Me convierto en mi observador y entonces me pregunto:

¿Esto que estoy haciendo me traerá felicidad y plenitud o me va a causar más caos y destrucción?

Así puedo hacerme consciente de mis decisiones y saber si me dirijo hacia el objetivo o me alejo de él.

Kenny Pineda

“Rutina” Una Chica Sosa…

rutina

Rutina es una chica sosa, a veces se queda en casa y otras veces sale de ella, pero casi siempre la compaña su familia.

Su madre es la Señora Monotonía y su padre el Señor Aburrimiento. Tiene 2 hermanos, el mayor se llama Miedo y la pequeña se llama Resignación.
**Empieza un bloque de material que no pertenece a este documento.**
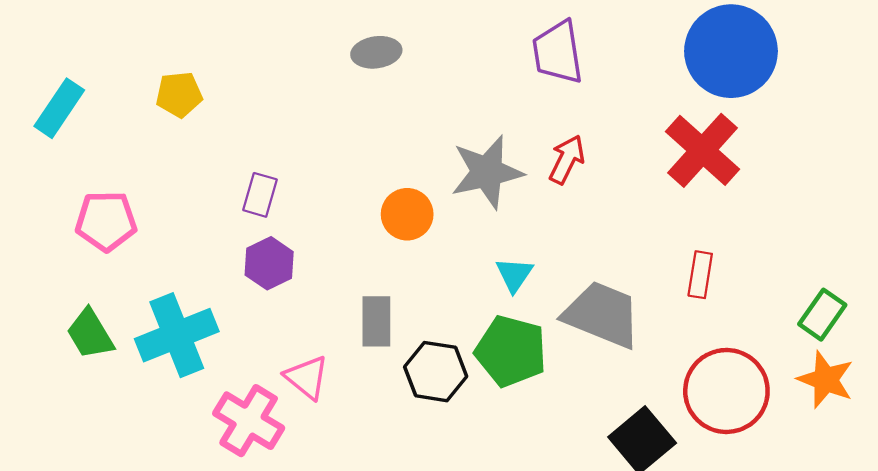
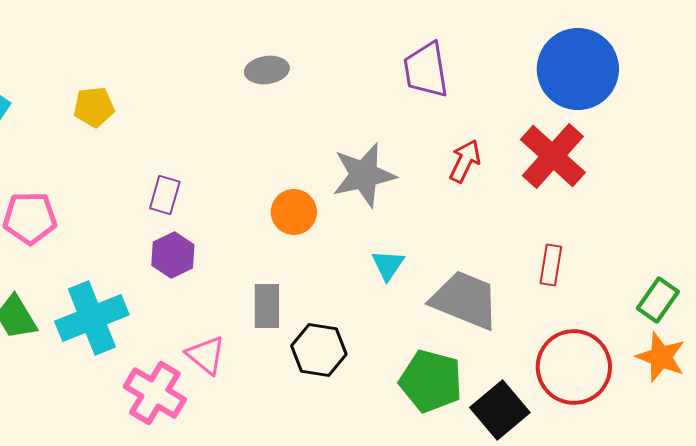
red arrow: (567, 159) -> (465, 161), moved
green pentagon: (511, 351) -> (431, 381), moved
Rutina tiene dos amigos muy cercanos, Inconsciencia y Consciente, pero suele llevarse mejor con Inconsciencia, porque a veces Consciente dice lo que Rutina no quiere escuchar…

Rutina tiene un gran enemigo llamado Entusiasmo, él es un muchacho alegre, lleno de vida que busca cosas nuevas o nuevas formas de hacer las cosas y yo creo que Rutina le tiene envidia.

Rutina tiene un carácter fuerte, no es nada flexible ni abierta para con los demás, no le gusta la espontaneidad y se enoja cuando las cosas no le salen como las quiere. Es exigente y le encanta comer energía negativa, goza del cansancio y del hastío.

Hace su casa cualquier trabajo u hogar. Se mete sigilosamente, casi sin que los habitantes la vean y se queda a vivir hasta que se dan cuenta y con una fuerte convicción la echan.

Pero casi siempre amenaza con volver…

Le gusta esconderse entre el reloj, le llama la atención su melodioso tik tak, pero parece omnipresente, porque corre a esconderse entre sábanas, tareas y responsabilidades, entre los días de la semana, a veces hasta en los fines de semana y festeja cuando suena el despertador…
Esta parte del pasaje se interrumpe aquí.